Collected data:
┄┄┄┄┄┄┄┄┄┄┄┄┄┄┄┄┄┄┄┄
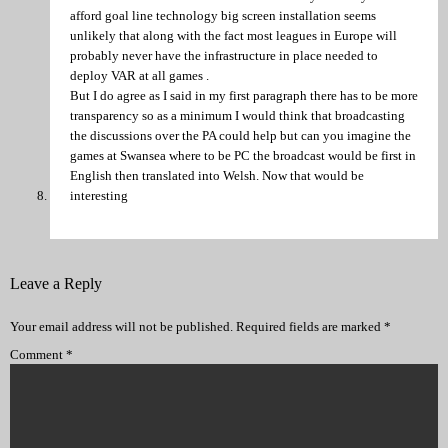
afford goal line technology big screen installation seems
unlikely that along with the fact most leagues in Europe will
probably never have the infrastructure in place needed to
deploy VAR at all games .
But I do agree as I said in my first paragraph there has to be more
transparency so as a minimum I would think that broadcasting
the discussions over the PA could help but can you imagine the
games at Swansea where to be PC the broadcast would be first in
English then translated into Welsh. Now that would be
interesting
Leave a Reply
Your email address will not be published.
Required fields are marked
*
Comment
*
┄┄┄┄┄┄┄┄┄┄┄┄┄┄┄┄┄┄┄┄
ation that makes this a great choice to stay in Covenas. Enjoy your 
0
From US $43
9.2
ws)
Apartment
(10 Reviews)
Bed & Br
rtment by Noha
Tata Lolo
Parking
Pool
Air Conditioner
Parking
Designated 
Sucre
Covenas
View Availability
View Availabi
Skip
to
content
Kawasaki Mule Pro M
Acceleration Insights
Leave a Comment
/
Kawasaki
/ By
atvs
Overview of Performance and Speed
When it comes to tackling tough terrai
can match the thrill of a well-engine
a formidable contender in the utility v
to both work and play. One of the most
┄┄┄┄┄┄┄┄┄┄┄┄┄┄┄┄┄┄┄┄
_Required action_: Write only the number of lines above that contain "will".

_Output of the task_: 2